Nvidia Ampere Discussion [2020-05-14]

manux · May 18, 2020

Would this mean ability to program GPU directly with c++ instead of using cuda?

https://twitter.com/x/status/1261219711418724357

https://twitter.com/x/status/1260998036899037184

edit. Digging a bit more

https://twitter.com/x/status/1261970219225845760

Deleted member 13524 · May 19, 2020

So from the specs it looks like A100 is running at 1425MHz.
That's lower than any V100 16FFN implementation I know of (1440-1455MHz), even though A100 is on 7nm and can reach 100W more than the highest consuming V100 (mezzanine 300W).

So with 400W maximum power and 19.5 FP32 TFLOPs, the A100 goes up to 20.5 W/TFLOPs. The 3 year-old V100 with 300W max power and 14.9 FP32 TFLOPs goes up to 20.1 W/TFLOPs.

The power efficiency on FP32 actually went down, when transitioning from 16FFN Volta to 7nm Ampere?
Or are these 400W only applicable when the GPU is running its tensor units in full parallel with the FP32 ALUs (and is that possible without hitting L2 cache / VRAM bottlenecks)?
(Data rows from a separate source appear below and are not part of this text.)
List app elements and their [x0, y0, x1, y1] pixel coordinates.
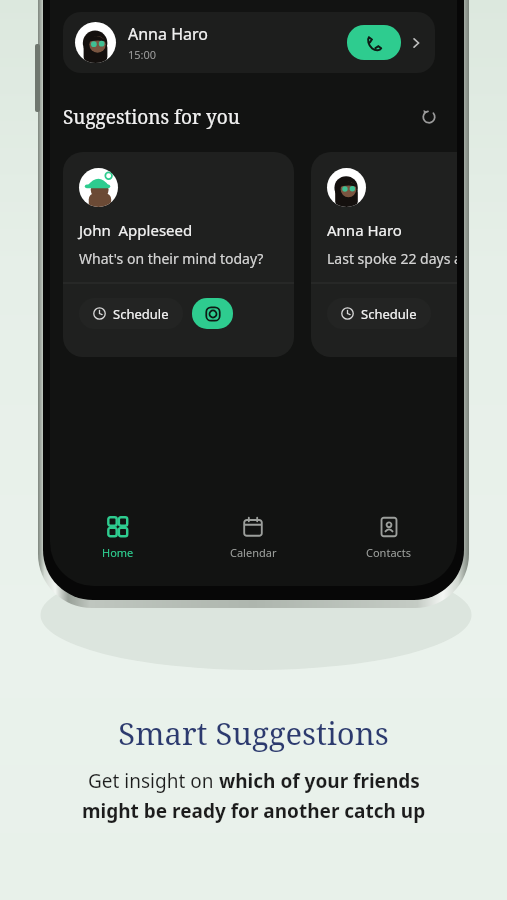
staticText: 15:00: [128, 47, 157, 62]
button[interactable]: Send a message: [192, 298, 233, 329]
staticText: might be ready for another catch up: [82, 798, 426, 824]
staticText: Home: [102, 545, 134, 560]
button[interactable]: Contacts: [321, 508, 457, 578]
staticText: Anna Haro: [327, 220, 402, 240]
button[interactable]: Anna Haro: [311, 152, 457, 357]
button[interactable]: Anna Haro: [63, 12, 435, 73]
button[interactable]: Call Anna Haro: [347, 25, 401, 60]
staticText: Suggestions for you: [63, 104, 240, 130]
button[interactable]: John Appleseed: [63, 152, 294, 357]
staticText: Smart Suggestions: [118, 712, 389, 754]
staticText: Contacts: [366, 545, 412, 560]
staticText: Last spoke 22 days ago: [327, 249, 457, 268]
staticText: Get insight on: [88, 768, 219, 794]
staticText: Schedule: [113, 305, 169, 323]
staticText: Anna Haro: [128, 23, 208, 45]
staticText: Schedule: [361, 305, 417, 323]
button[interactable]: Calendar: [185, 508, 321, 578]
button[interactable]: Refresh suggestions: [414, 102, 444, 132]
button[interactable]: Home: [50, 508, 185, 578]
staticText: Calendar: [230, 545, 277, 560]
button[interactable]: Schedule: [79, 298, 183, 329]
button[interactable]: Schedule: [327, 298, 431, 329]
staticText: What's on their mind today?: [79, 249, 264, 268]
staticText: John Appleseed: [79, 220, 193, 240]
staticText: which of your friends: [219, 768, 420, 794]
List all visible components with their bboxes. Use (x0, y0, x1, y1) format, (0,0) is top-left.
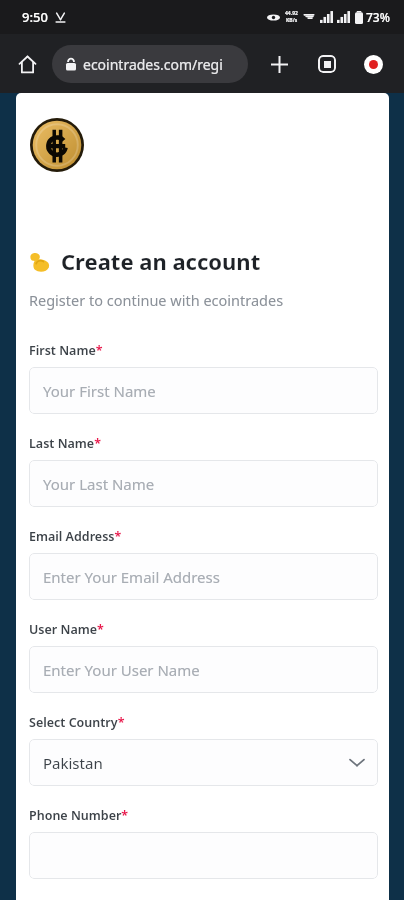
staticText: Enter Your Email Address (43, 567, 220, 587)
staticText: Your First Name (43, 381, 156, 401)
other: ecointrades logo (30, 118, 84, 172)
staticText: 73% (366, 9, 390, 25)
button[interactable]: Pakistan (29, 739, 378, 786)
button[interactable]: ecointrades.com/regi (52, 45, 248, 83)
staticText: Phone Number* (29, 807, 129, 824)
staticText: First Name* (29, 342, 103, 359)
staticText: ecointrades.com/regi (83, 55, 223, 74)
button[interactable]: Your Last Name (29, 460, 378, 507)
button[interactable]: Home (10, 47, 44, 81)
staticText: User Name* (29, 621, 104, 638)
staticText: Your Last Name (43, 474, 155, 494)
button[interactable]: New tab (262, 47, 296, 81)
staticText: Email Address* (29, 528, 122, 545)
staticText: Create an account (61, 246, 261, 276)
button[interactable]: Your First Name (29, 367, 378, 414)
staticText: Select Country* (29, 714, 125, 731)
staticText: KB/s (286, 17, 298, 24)
staticText: Last Name* (29, 435, 101, 452)
staticText: 44.92 (285, 10, 298, 17)
button[interactable] (29, 832, 378, 879)
button[interactable]: Account (356, 47, 390, 81)
button[interactable]: Switch tabs (310, 47, 344, 81)
staticText: Pakistan (43, 753, 103, 773)
staticText: Register to continue with ecointrades (29, 290, 284, 310)
button[interactable]: Enter Your User Name (29, 646, 378, 693)
button[interactable]: Enter Your Email Address (29, 553, 378, 600)
staticText: Enter Your User Name (43, 660, 200, 680)
staticText: 9:50 (22, 8, 48, 26)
This is just the first data point of many, but it could be that nvidia's delay in adopting 7nm is due to the fact that they can't boost higher clocks from 7nm than they could from 16/12FFN.

Kaotik said:
Not quite, each Orin can go at least up to 45W (L2+ spec), but @Ryan Smith suggests they could go as high as 65 - 70W each. Then there's whatever that daughterboard in the upper edge is too. The whole platform is supposed to be 800W.

@Nebuchadnezzar wrote that the A100 can go up to 400W, though he also assumed the GPUs in Robotaxi are the A100, which they don't seem to be if you compare their pictures.
The dGPUs in Robotaxi seem to be substantially smaller, maybe around 600mm^2.

troyan · May 19, 2020

FP32 and DP compute performance is not relevant for A100. With TensorCores (FP16) or FP16 alone the compute performance is 2,5x higher. Results in 87,5% higher efficiency with 1,6TB bandwidth...
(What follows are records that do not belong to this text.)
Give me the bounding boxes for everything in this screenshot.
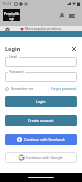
button[interactable]: Account — [58, 12, 66, 20]
button[interactable]: Remember me — [5, 87, 34, 91]
button[interactable]: Continue with Facebook — [5, 134, 77, 145]
button[interactable]: Create account — [5, 115, 77, 126]
staticText: Login — [36, 99, 46, 104]
button[interactable]: Forgot password — [51, 87, 77, 91]
staticText: 10:24 — [2, 1, 12, 6]
staticText: Create account — [28, 118, 54, 123]
staticText: Remember me — [11, 87, 34, 91]
staticText: Continue with Facebook — [24, 137, 65, 142]
button[interactable] — [5, 57, 77, 67]
button[interactable]: Menu — [68, 12, 76, 20]
staticText: Continue with Google — [26, 155, 63, 160]
staticText: shop — [8, 14, 15, 18]
staticText: Password — [9, 70, 24, 74]
button[interactable]: PrestaShop logo — [3, 9, 20, 21]
staticText: Most popular products — [25, 26, 62, 31]
staticText: Email — [9, 55, 18, 59]
button[interactable]: Close — [70, 45, 77, 52]
staticText: PrestaShop — [3, 11, 20, 21]
button[interactable]: Continue with Google — [5, 152, 77, 163]
button[interactable] — [5, 72, 77, 82]
button[interactable]: Login — [5, 96, 77, 107]
staticText: Login — [5, 45, 21, 52]
button[interactable]: Cart — [5, 27, 9, 31]
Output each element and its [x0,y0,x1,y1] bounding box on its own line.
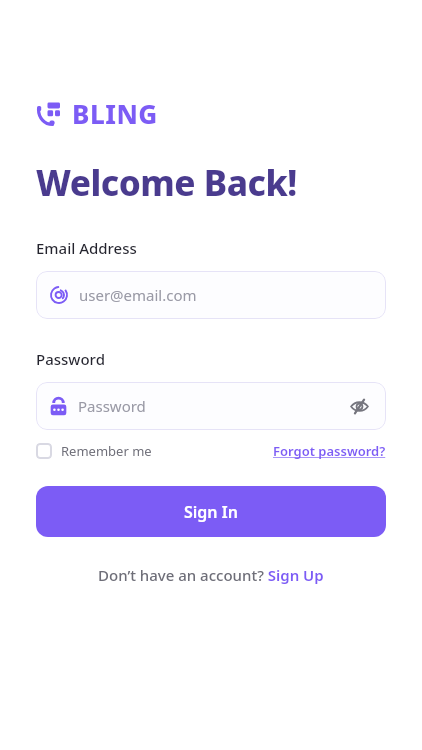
button[interactable]: Show password [346,393,372,419]
button[interactable]: Forgot password? [273,442,386,460]
staticText: user@email.com [79,285,197,305]
other: Bling logo [36,100,62,128]
staticText: Don’t have an account? Sign Up [98,565,324,585]
staticText: Password [36,349,105,369]
staticText: Forgot password? [273,442,386,460]
button[interactable]: Sign In [36,486,386,537]
staticText: Remember me [61,442,152,460]
staticText: Email Address [36,238,137,258]
button[interactable]: Bling logo [36,96,158,131]
staticText: Welcome Back! [36,159,297,207]
button[interactable]: Don’t have an account? Sign Up [98,565,324,585]
button[interactable]: Remember me [36,442,152,460]
staticText: Sign In [184,501,238,523]
button[interactable]: Email [36,271,386,319]
other: Email [50,286,68,304]
other: Password [50,397,67,416]
button[interactable]: Password [36,382,386,430]
staticText: BLING [72,96,158,131]
staticText: Password [78,396,146,416]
Deleted member 13524 · May 19, 2020

troyan said:
FP32 and DP compute performance is not relevant for A100.

Of course it is. DP performance is the first number they're showing in the chip's specs list.

troyan · May 19, 2020

TensorCore throughput matters and not DP over Cuda cores.

DegustatoR · May 19, 2020

It's impossible to say what matters and what not without knowing how many transistors are assigned to which h/w unit and how they contribute to the rated 400W power draw figure.
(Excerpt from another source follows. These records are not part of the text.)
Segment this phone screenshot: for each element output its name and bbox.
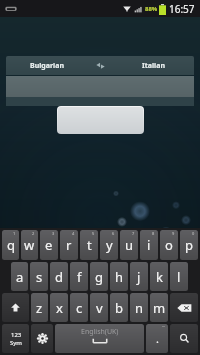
button[interactable]: a (11, 262, 28, 291)
staticText: x (56, 299, 63, 317)
staticText: 5 (92, 231, 95, 236)
button[interactable]: m (150, 293, 168, 322)
button[interactable]: 7 (120, 230, 138, 260)
staticText: u (125, 236, 134, 254)
button[interactable]: z (31, 293, 48, 322)
button[interactable]: c (70, 293, 88, 322)
button[interactable]: d (50, 262, 68, 291)
staticText: t (87, 236, 92, 254)
button[interactable]: 0 (180, 230, 198, 260)
button[interactable]: Shift (2, 293, 29, 322)
button[interactable]: 1 (2, 230, 19, 260)
staticText: 123 (11, 331, 22, 339)
button[interactable]: 4 (60, 230, 78, 260)
staticText: r (66, 236, 72, 254)
staticText: Sym (10, 339, 22, 347)
staticText: 1 (13, 231, 16, 236)
staticText: d (55, 268, 63, 286)
staticText: 88% (145, 5, 158, 13)
staticText: j (137, 268, 141, 286)
staticText: '" (162, 325, 165, 330)
staticText: g (95, 268, 103, 286)
staticText: 2 (32, 231, 35, 236)
staticText: 16:57 (169, 2, 195, 16)
staticText: q (7, 236, 15, 254)
staticText: English(UK) (81, 327, 119, 337)
button[interactable]: l (170, 262, 188, 291)
staticText: o (165, 236, 173, 254)
button[interactable]: k (150, 262, 168, 291)
staticText: s (36, 268, 43, 286)
staticText: p (185, 236, 193, 254)
staticText: w (24, 236, 35, 254)
button[interactable]: h (110, 262, 128, 291)
button[interactable]: Settings (31, 324, 53, 353)
button[interactable]: 9 (160, 230, 178, 260)
button[interactable]: Backspace (170, 293, 198, 322)
staticText: z (36, 299, 43, 317)
staticText: h (115, 268, 124, 286)
staticText: e (45, 236, 53, 254)
staticText: k (156, 268, 163, 286)
staticText: 9 (172, 231, 175, 236)
button[interactable]: s (30, 262, 48, 291)
button[interactable]: Italian (113, 56, 194, 75)
staticText: y (106, 236, 113, 254)
staticText: m (153, 299, 166, 317)
staticText: v (96, 299, 103, 317)
staticText: 8 (152, 231, 155, 236)
button[interactable]: 123 (2, 324, 29, 353)
button[interactable]: Search (170, 324, 198, 353)
button[interactable]: j (130, 262, 148, 291)
button[interactable]: Bulgarian (6, 56, 87, 75)
button[interactable]: x (50, 293, 68, 322)
staticText: i (147, 236, 151, 254)
button[interactable]: 3 (40, 230, 58, 260)
staticText: Bulgarian (30, 61, 64, 71)
button[interactable]: Swap languages (87, 56, 113, 75)
staticText: f (77, 268, 82, 286)
button[interactable]: b (110, 293, 128, 322)
staticText: . (156, 331, 159, 346)
staticText: 6 (112, 231, 115, 236)
button[interactable]: 5 (80, 230, 98, 260)
button[interactable]: Space (55, 324, 144, 353)
button[interactable]: v (90, 293, 108, 322)
staticText: Italian (142, 61, 165, 71)
staticText: a (16, 268, 24, 286)
staticText: b (115, 299, 123, 317)
button[interactable]: f (70, 262, 88, 291)
staticText: l (177, 268, 181, 286)
staticText: 0 (192, 231, 195, 236)
staticText: 3 (52, 231, 55, 236)
button[interactable]: n (130, 293, 148, 322)
button[interactable]: g (90, 262, 108, 291)
staticText: 7 (132, 231, 135, 236)
button[interactable]: 8 (140, 230, 158, 260)
button[interactable]: '" (146, 324, 168, 353)
button[interactable]: 2 (21, 230, 38, 260)
staticText: c (76, 299, 83, 317)
staticText: n (135, 299, 144, 317)
button[interactable]: 6 (100, 230, 118, 260)
staticText: 4 (72, 231, 75, 236)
If we compare transistor numbers directly then there's an obvious transistors/watt gain with Ampere - but again it's hard to say how uniform that gain is or how it will translate into graphics oriented GPUs.

DavidGraham · May 19, 2020

The 1st iteration of NVLink alone amounts to about 50w of power, which is the difference between V100 NVLink and V100S PCI-E power consumption figures. The 2nd iteration will probably need more power than that.

DegustatoR said:
If we compare transistor numbers directly then there's an obvious transistors/watt gain with Ampere

An obvious, and a huge one at that as well.

DegustatoR said:
without knowing how many transistors are assigned to which h/w unit

Tensor core count has been reduced in the A100, it now stands at 432 vs ~640 in V100, and they even run at lower clocks, we can infer from that that a significant amount of transistor budget has gone to the new tensor units in A100 to improve their IPC, also they now support significantly more formats, which also require significant transistor budget.

Malo · May 19, 2020

Doesn't the required precision for the task at hand determine how fast and what you can use in A100? We're talking scientific HPC here, not related to gaming at all. If you need DP, how do the tensor cores help?

DegustatoR · May 19, 2020

Malo said:
Doesn't the required precision for the task at hand determine how fast and what you can use in A100? We're talking scientific HPC here, not related to gaming at all. If you need DP, how do the tensor cores help?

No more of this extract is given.